At the beginning of this project, the team flew out too Bowling Green, KT to meet with Fruit’s leadership. We conducted a kickoff and requirements gathering workshop and as the primary UX designer on the project, I hosted a collaborative UX workshop with the Fruit team. In my UX workshop, I white boarded and sketched with the Fruit team to discuss their vision for the site, what kind of functionality they wanted and what kind of modules they believed would be beneficial. In turn, Fruit presented their extremely in-depth customer analytics and customer research they had conducted over the past few years.
This meeting was a huge success and we learned a lot about Fruit’s brand and core values as well as gain huge insights into the different customers personas they had created through their intensive customer research.
During the research phase of this project, the team spent a lot of time conducting competitive research on similar legacy brands such as Puma and Champion, to gain insights into how they were able to revive their brands and connect with a younger demographic.

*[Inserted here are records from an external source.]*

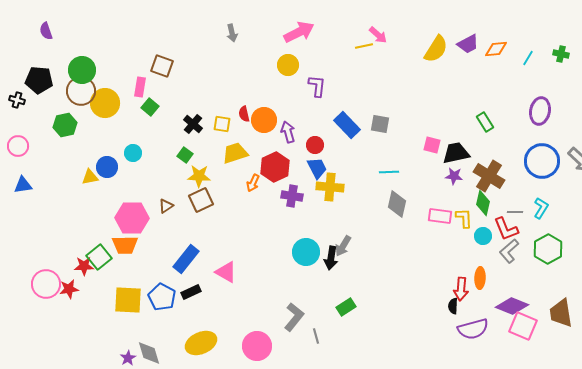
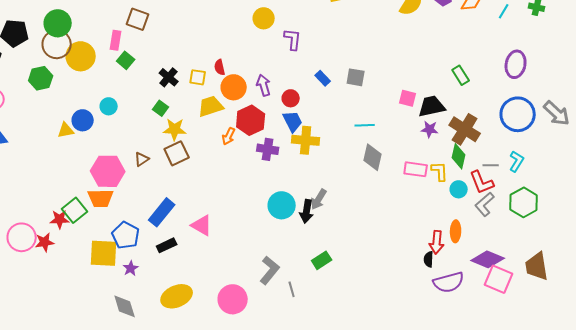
orange circle: (264, 120) -> (234, 87), moved
blue rectangle: (347, 125) -> (323, 78), size x0.6
blue pentagon: (162, 297) -> (126, 235), moved
purple star: (128, 358) -> (131, 268), moved

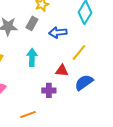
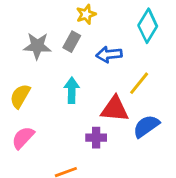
red triangle: (62, 70) -> (115, 109), size x1.5

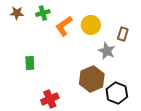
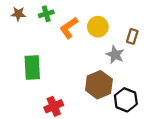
green rectangle: (30, 63) -> (32, 68), size x1.6

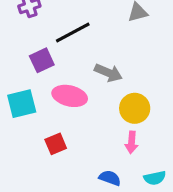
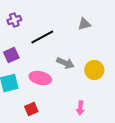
purple square: (42, 60) -> (11, 55), moved
yellow circle: (135, 108) -> (94, 70), moved

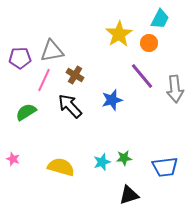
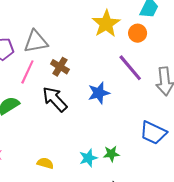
yellow semicircle: (61, 167) -> (45, 163), size x0.6
blue trapezoid: (165, 167) -> (153, 133), moved, turned 32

The in-depth customer research and customer personas Fruit provided to us, helped us immensely in the research phase of the project. We were able to use Fruits research to begin crafting a number of our own personas. We created 4 personas in total, two of whom were aspirational personas.
We ideated and sketched out a number of ‘to-be’ user flows we felt would connect with these personas and fulfill their needs. We felt that to connect with younger customers, Fruit would have to embrace more user generated content and be more transparent with their values, sustainable practices and heritage.
One of our aspirational customer personas.
An aspirational 'to be' customer journey.
Our first challenge during the sketching phase was to map the existing site taxonomy and refine it. Fruit had a lot of redundant and unfocused categories that we wanted to remove, merge or improve. I went through each category and subcategory and documented each product and created a new category hierarchy. One of our decisions was to merge the ‘Boys’ and ‘Girls’ categories into one category due to the limited number of products in each category.
Wireframe sketches from our early ideation and sketching sessions.
A close-up section of our improved site taxonomy.
After mapping out the new site taxonomy we began the wireframing process. We divided the project requirements and pages out into 5 sprints. Each sprint would be about 2 weeks long and after presenting the wireframes to the client, the work would be sent to the visual designer.
In sprint 1, I wireframed out the navigation dropdown menus and global elements such as header, footer and search.
Selection of navigation wireframes from sprint 1.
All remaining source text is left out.